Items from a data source
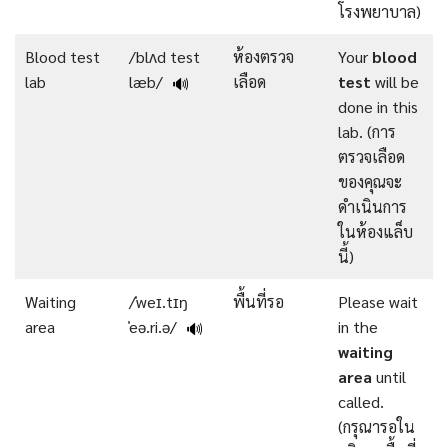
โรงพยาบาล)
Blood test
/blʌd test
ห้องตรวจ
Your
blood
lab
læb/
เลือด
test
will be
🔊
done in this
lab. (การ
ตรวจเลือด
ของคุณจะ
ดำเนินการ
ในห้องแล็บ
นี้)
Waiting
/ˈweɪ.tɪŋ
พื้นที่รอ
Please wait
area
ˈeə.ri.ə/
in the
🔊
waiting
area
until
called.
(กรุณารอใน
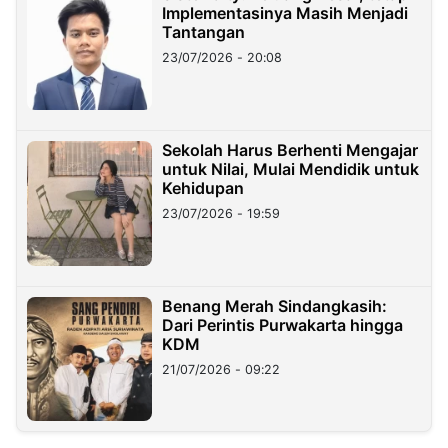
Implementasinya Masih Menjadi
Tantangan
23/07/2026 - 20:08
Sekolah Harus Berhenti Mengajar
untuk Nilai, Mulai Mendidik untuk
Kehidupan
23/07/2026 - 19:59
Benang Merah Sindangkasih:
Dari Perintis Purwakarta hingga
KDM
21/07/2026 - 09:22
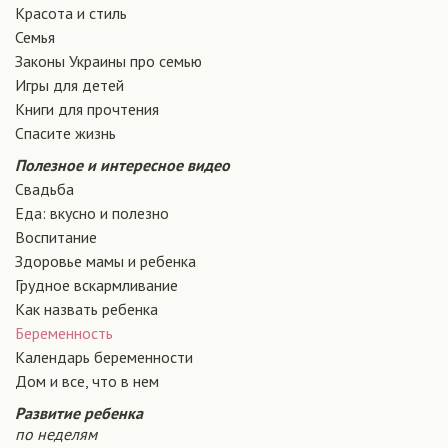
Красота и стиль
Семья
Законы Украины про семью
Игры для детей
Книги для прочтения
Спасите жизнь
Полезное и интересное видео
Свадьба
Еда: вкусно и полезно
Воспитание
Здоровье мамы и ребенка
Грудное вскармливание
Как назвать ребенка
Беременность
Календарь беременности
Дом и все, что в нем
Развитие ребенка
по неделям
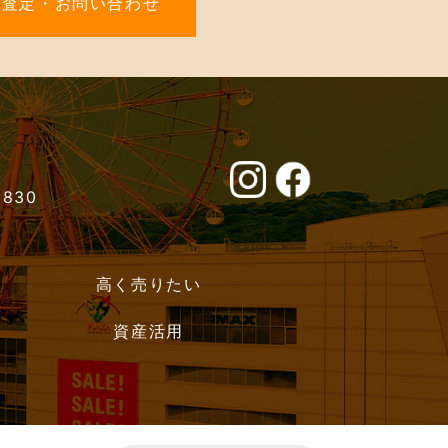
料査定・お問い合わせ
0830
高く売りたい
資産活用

ASSIGNMENT> Could you copy exactly, and with no pictures, the lines above from the one containing "Книги для прочтения" through the last line, both included?

YOUR RESPONSE>
Книги для прочтения
Спасите жизнь
Полезное и интересное видео
Свадьба
Еда: вкусно и полезно
Воспитание
Здоровье мамы и ребенка
Грудное вскармливание
Как назвать ребенка
Беременность
Календарь беременности
Дом и все, что в нем
Развитие ребенка
по неделям
料査定・お問い合わせ
0830
高く売りたい
資産活用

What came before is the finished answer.